Woody Harrelson was travelling to South Africa to support a client’s product – an exhibition in its second year – and I sent out the information far and wide. A seasoned journalist enquired whether this was 100% confirmed as she had experienced celebrities withdrawing at the last moment. “Of course,” I naively replied. So, his profile and the announcement appeared in the Cape Argus (including a highlight on the front page) on the same day that he cancelled. There was a lot of grovelling, apologies and personal accountability to make that one right!
What are the two biggest/most common mistakes that new entrepreneurs make?
Over-extending themselves. Suddenly a flash new office, custom-made desks and a coffee machine appear to be absolutely essential – to get the clients, you know. Oh, and the right address. DON’T DO IT! Work with your cashflow; keep three months’ cashflow in the bank at all times to cover your overheads, and don’t expand unless you’re ready to.
Arrogance. That dogwork has to be done. Networks take time. You’re not the most fabulous person ever to hit the entrepreneurial landscape and you have to prove yourself. Constructive criticism is good; it’s not malicious intent. You will not make it overnight, so be patient and work towards it – if you want instant gratification, this is the wrong game to be playing.
How do you keep yourself motivated to continue?
Remember what your dream was. Remind yourself of what launched you into the entrepreneurial stratosphere and take it day by day. Don’t look a week down the line; write down your goals for today and keep at it, no matter what happens. And then again the next day. Be prepared to compromise your own comfort for awhile (and set out how long this while is). And give yourself a cut-off point.
What’s your life motto?
The horse is much easier to ride if you ride it in the direction in which it’s going.
What three character traits do all entrepreneurs possess?
Energy, tenacity (perseverance/stubbornness) and passion.
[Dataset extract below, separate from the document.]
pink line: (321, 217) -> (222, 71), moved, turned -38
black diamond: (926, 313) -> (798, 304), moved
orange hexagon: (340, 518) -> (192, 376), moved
Do you believe in internships for your business?
Absolutely. An intern provides new energy, often a new way of looking at things and reminds everyone of where they’ve come from. In training an intern, you constantly retrain yourself and take yourself back to basics which often results in new systems, processes etc. as you go along. Send a CV to email@example.com.
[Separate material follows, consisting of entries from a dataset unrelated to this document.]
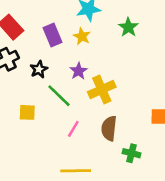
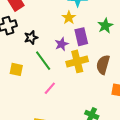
green star: (128, 27) -> (105, 26), moved
purple rectangle: (53, 35) -> (81, 37), moved
brown semicircle: (109, 128) -> (103, 65), moved

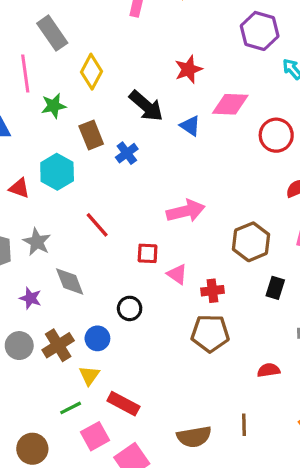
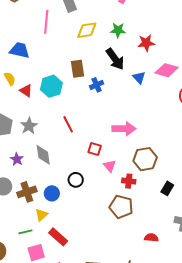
yellow diamond: (91, 72) -> (87, 30), turned 40
green star: (54, 106) -> (118, 30), moved
brown hexagon: (251, 242) -> (145, 159), moved

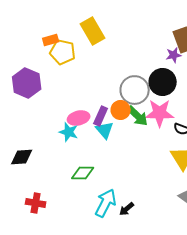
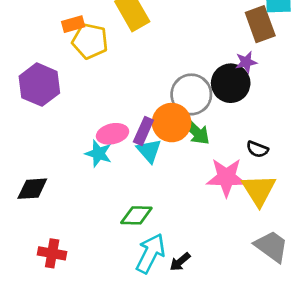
purple star: (174, 55) -> (246, 62), moved
orange circle: (121, 110) -> (172, 123), size x1.4
pink star: (160, 113) -> (226, 177), moved
green diamond: (83, 173) -> (136, 215), moved

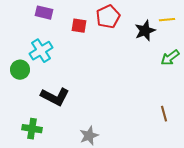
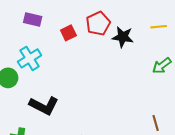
red square: (79, 26) -> (68, 33), turned -35
black star: (145, 31) -> (123, 37), moved, turned 30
Jees, that’s a very difficult one as, alike as they are, their styles are so different. I think that Richard Branson might win though as he would come up with a creative slant that could verge on cheating, but with such strategic integrity behind it that he’d get away with it.
If you could give yourself any advice back then, what are your top 5 wisdoms?
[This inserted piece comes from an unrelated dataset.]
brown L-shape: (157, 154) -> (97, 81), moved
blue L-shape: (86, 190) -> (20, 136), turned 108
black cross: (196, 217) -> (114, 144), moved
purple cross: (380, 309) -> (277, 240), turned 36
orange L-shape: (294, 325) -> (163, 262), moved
* Don’t stress – just take one bite out of the elephant at a time and you’ll finish it. A nervous breakdown doesn’t help anything.
* Build business support networks early on. All those people that you sat around tables with all those years ago will be the same people with their successful businesses that continue to support you professionally many years later.
* Don’t be stupidly humble. Shout out about your achievements (obviously only if they really are achievements). You gain nothing by being known as “still waters run deep”.
* Don’t allow the business to swallow your life. Ensure that you still exercise, have social relationships and take time out for yourself. Ask yourself whether you’ll be lying on your deathbed muttering “I got that into Business Day” and keep perspective on the fact that YOU are your biggest asset, so take care of it.
* Surround yourself with people who are as good as, if not better than, you. Don’t operate on the “founder system” that is demotivating and disempowering for others.